■ WHAT TO PRODUCE: Below are records; copy exactly the line containing "ランキング記事の新着記事" and every line after it, through the last.

■ MATERIAL FOR THIS TASK:

# # # # #

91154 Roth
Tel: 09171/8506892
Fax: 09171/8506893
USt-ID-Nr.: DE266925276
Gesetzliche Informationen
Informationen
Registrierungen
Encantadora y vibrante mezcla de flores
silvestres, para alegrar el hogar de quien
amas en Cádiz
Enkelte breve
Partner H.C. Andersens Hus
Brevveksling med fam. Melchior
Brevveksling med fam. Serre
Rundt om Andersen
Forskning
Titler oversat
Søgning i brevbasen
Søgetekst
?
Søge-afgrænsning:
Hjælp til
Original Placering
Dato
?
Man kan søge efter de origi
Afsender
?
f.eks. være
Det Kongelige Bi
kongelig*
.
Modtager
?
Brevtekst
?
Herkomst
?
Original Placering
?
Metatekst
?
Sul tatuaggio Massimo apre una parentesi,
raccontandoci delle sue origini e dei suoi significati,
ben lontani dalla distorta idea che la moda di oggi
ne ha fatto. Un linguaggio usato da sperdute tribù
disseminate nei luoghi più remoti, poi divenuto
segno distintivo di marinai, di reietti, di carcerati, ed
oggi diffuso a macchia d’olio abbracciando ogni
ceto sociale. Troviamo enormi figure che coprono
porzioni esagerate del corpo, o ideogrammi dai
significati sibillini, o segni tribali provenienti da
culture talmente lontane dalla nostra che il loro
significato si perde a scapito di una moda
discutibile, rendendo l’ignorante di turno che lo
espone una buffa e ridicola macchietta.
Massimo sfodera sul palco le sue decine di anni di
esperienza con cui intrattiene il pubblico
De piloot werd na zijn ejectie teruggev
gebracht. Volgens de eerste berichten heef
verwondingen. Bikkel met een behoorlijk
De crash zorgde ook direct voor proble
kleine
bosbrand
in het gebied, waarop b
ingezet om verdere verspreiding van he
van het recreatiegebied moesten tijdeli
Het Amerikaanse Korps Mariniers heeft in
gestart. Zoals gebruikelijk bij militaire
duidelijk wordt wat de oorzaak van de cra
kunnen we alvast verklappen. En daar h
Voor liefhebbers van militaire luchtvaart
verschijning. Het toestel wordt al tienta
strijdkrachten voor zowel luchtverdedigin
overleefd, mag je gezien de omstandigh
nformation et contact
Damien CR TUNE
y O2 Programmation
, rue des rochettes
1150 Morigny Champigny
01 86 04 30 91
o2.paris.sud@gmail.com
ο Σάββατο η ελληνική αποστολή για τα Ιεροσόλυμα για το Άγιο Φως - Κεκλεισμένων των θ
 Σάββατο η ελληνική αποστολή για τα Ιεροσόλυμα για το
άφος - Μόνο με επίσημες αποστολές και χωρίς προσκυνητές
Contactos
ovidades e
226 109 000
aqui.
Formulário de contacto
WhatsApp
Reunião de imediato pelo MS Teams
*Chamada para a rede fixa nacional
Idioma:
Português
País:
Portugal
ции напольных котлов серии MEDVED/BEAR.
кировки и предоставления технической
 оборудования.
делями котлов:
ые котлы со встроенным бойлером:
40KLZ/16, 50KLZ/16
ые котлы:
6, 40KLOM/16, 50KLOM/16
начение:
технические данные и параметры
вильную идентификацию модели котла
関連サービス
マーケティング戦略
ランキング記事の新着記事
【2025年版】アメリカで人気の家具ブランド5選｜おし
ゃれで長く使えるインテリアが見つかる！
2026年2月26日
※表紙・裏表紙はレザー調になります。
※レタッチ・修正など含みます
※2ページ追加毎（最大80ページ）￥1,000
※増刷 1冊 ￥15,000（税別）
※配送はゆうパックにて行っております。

# # # # #

■ WORKED SOLUTION:
ランキング記事の新着記事
【2025年版】アメリカで人気の家具ブランド5選｜おし
ゃれで長く使えるインテリアが見つかる！
2026年2月26日
※表紙・裏表紙はレザー調になります。
※レタッチ・修正など含みます
※2ページ追加毎（最大80ページ）￥1,000
※増刷 1冊 ￥15,000（税別）
※配送はゆうパックにて行っております。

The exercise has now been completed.